INFORMATION SUPPLIED START

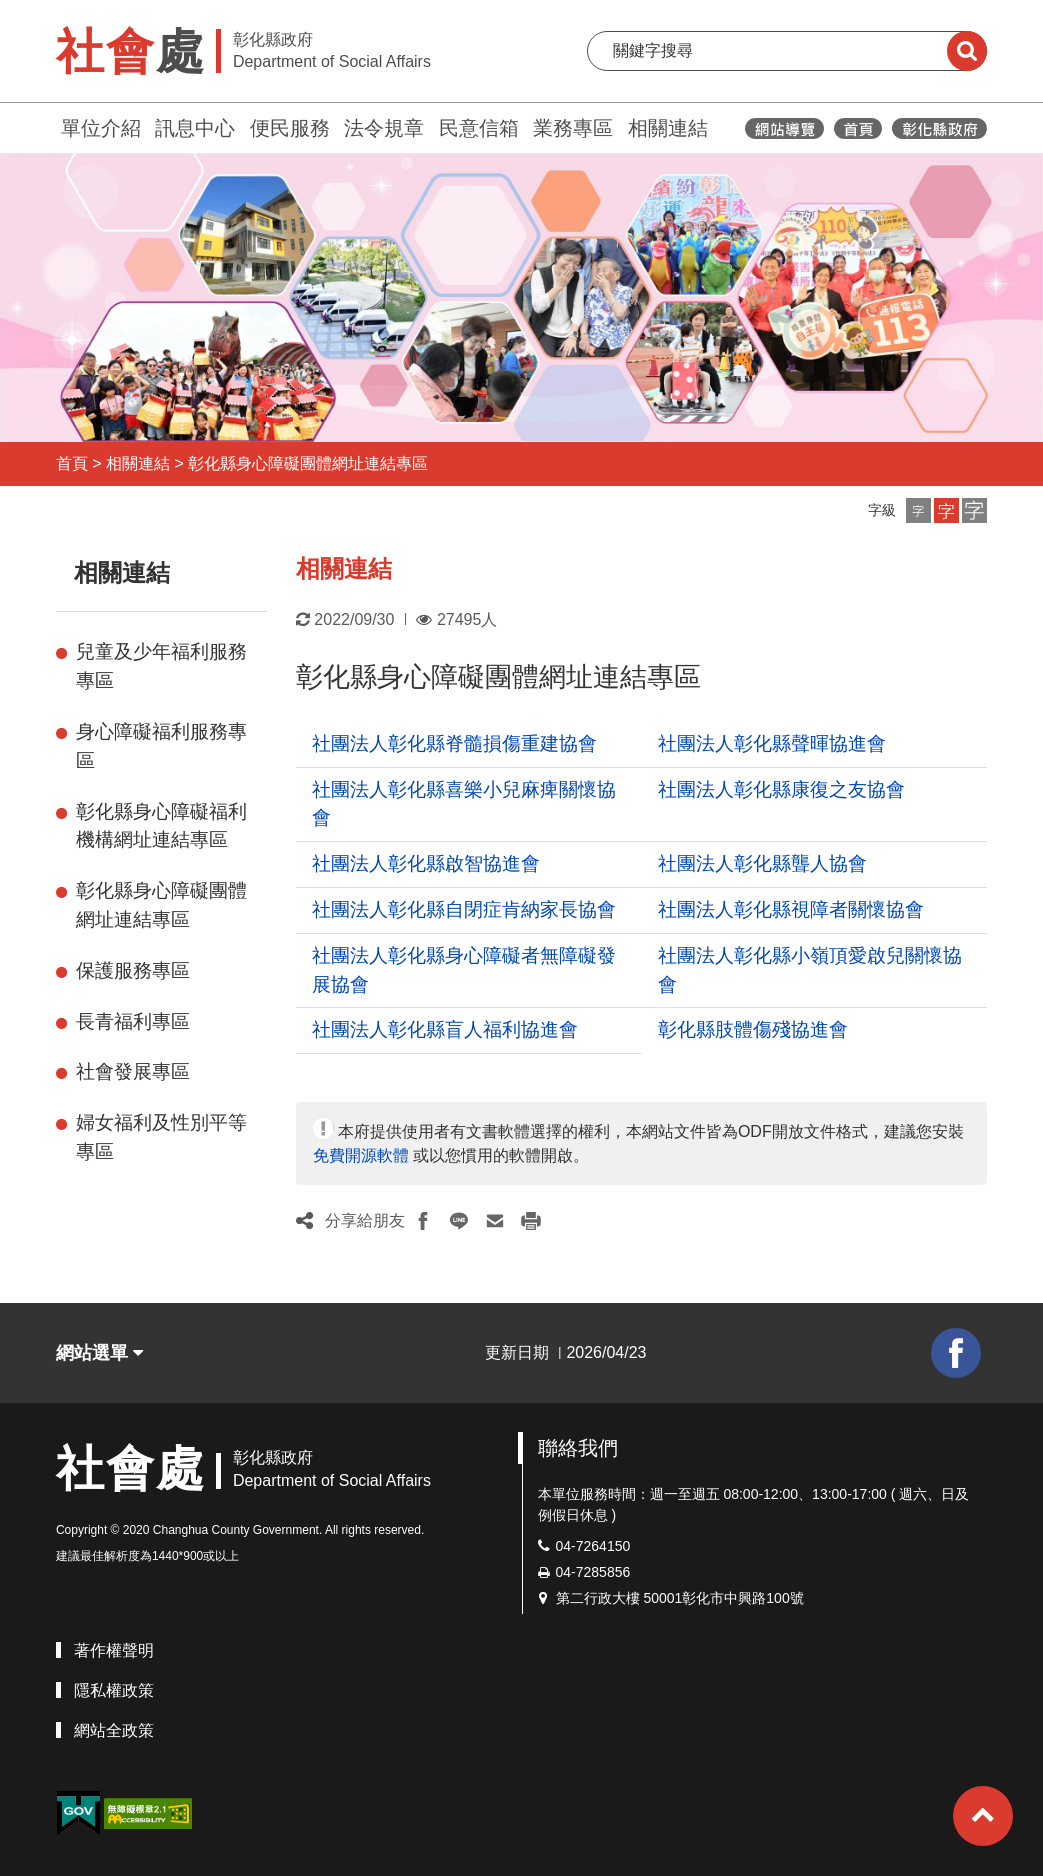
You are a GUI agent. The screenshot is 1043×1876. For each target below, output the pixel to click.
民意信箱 (479, 128)
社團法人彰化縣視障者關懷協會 (791, 909)
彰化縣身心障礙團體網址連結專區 (308, 463)
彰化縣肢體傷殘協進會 (753, 1029)
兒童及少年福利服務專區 (161, 666)
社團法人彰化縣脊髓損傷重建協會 (454, 743)
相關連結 (668, 128)
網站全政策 (114, 1730)
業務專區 (573, 128)
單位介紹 (101, 128)
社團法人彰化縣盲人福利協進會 (445, 1029)
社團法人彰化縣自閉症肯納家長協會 (464, 909)
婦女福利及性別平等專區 (161, 1137)
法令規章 (384, 128)
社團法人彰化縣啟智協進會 (426, 863)
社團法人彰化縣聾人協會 (762, 863)
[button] (918, 510)
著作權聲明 (114, 1650)
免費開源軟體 (361, 1155)
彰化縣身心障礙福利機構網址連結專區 (161, 826)
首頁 (72, 463)
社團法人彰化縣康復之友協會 (781, 789)
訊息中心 (195, 128)
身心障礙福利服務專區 (161, 746)
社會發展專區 (133, 1071)
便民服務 (290, 128)
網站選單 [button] (99, 1353)
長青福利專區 (133, 1021)
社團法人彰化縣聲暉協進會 (772, 743)
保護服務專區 (133, 970)
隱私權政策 (114, 1690)
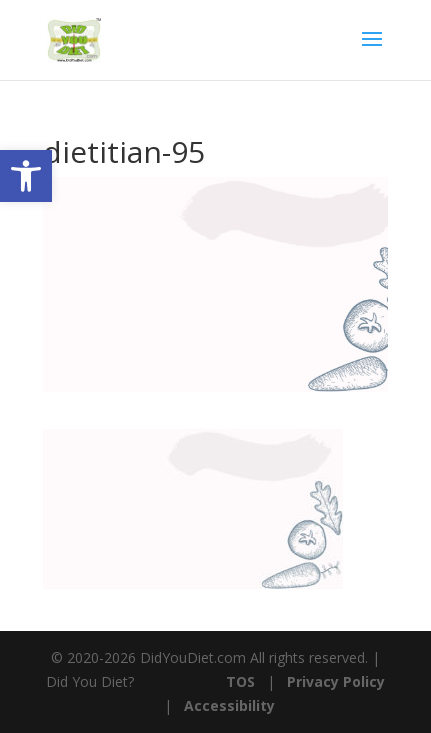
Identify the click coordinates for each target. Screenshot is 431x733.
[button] (26, 176)
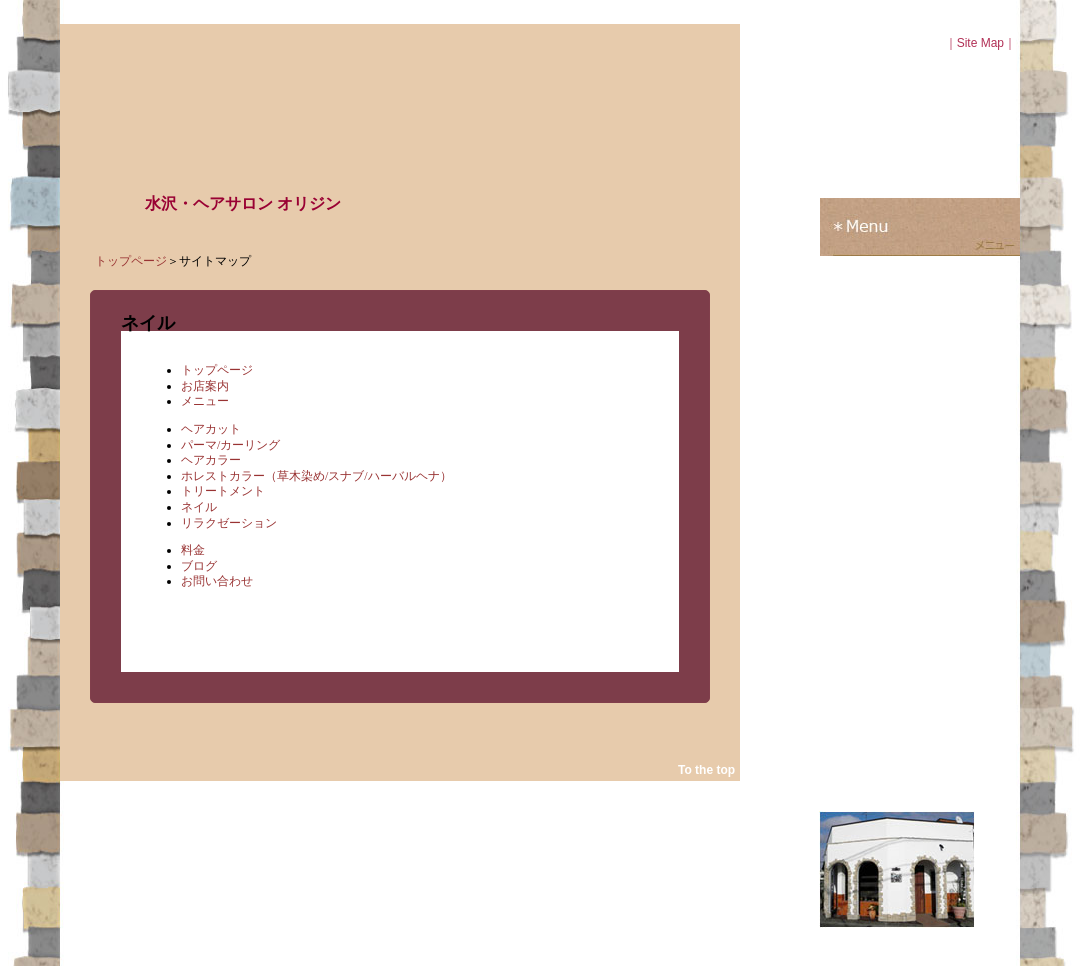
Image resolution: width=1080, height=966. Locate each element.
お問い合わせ (217, 581)
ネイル (199, 507)
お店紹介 (920, 169)
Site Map (980, 43)
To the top (706, 770)
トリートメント (223, 491)
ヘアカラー (211, 460)
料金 (193, 550)
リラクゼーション (229, 523)
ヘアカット (211, 429)
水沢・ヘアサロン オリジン (243, 203)
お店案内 (205, 386)
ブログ (199, 566)
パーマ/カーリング (230, 445)
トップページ (131, 261)
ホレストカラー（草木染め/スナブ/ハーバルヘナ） (316, 476)
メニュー (205, 401)
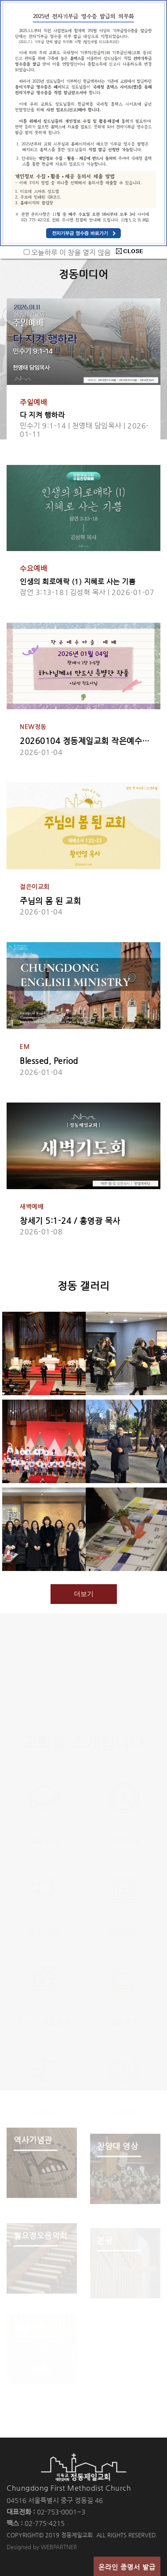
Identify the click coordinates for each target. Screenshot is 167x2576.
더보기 (84, 1593)
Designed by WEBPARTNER (42, 2546)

INFORMATION SUPPLIED END

ASSIGNMENT:
Please reproduce the records above exactly and leave any picture behind.

RESPONSE TO THIS EXERCISE:
You are a GUI agent. The screenshot is 1043×1876. For each target below, output the pixel to click.
民意信箱 (479, 128)
社團法人彰化縣視障者關懷協會 (791, 909)
彰化縣身心障礙團體網址連結專區 (308, 463)
彰化縣肢體傷殘協進會 (753, 1029)
兒童及少年福利服務專區 (161, 666)
社團法人彰化縣脊髓損傷重建協會 (454, 743)
相關連結 (668, 128)
網站全政策 (114, 1730)
業務專區 (573, 128)
單位介紹 (101, 128)
社團法人彰化縣盲人福利協進會 (445, 1029)
社團法人彰化縣自閉症肯納家長協會 (464, 909)
婦女福利及性別平等專區 (161, 1137)
法令規章 (384, 128)
社團法人彰化縣啟智協進會 (426, 863)
社團法人彰化縣聾人協會 (762, 863)
[button] (918, 510)
著作權聲明 (114, 1650)
免費開源軟體 (361, 1155)
彰化縣身心障礙福利機構網址連結專區 (161, 826)
首頁 (72, 463)
社團法人彰化縣康復之友協會 (781, 789)
訊息中心 (195, 128)
身心障礙福利服務專區 (161, 746)
社會發展專區 (133, 1071)
便民服務 (290, 128)
網站選單 [button] (99, 1353)
長青福利專區 (133, 1021)
社團法人彰化縣聲暉協進會 (772, 743)
保護服務專區 (133, 970)
隱私權政策 (114, 1690)
Identify the click coordinates for each target. Screenshot is 431x733.
[button] (26, 176)
Image resolution: width=1080, height=966. Locate each element.
お問い合わせ (217, 581)
ネイル (199, 507)
お店紹介 (920, 169)
Site Map (980, 43)
To the top (706, 770)
トリートメント (223, 491)
ヘアカラー (211, 460)
料金 (193, 550)
リラクゼーション (229, 523)
ヘアカット (211, 429)
水沢・ヘアサロン オリジン (243, 203)
お店案内 (205, 386)
ブログ (199, 566)
パーマ/カーリング (230, 445)
トップページ (131, 261)
ホレストカラー（草木染め/スナブ/ハーバルヘナ） (316, 476)
メニュー (205, 401)
Identify the click coordinates for each target. Screenshot is 167x2576.
더보기 (84, 1593)
Designed by WEBPARTNER (42, 2546)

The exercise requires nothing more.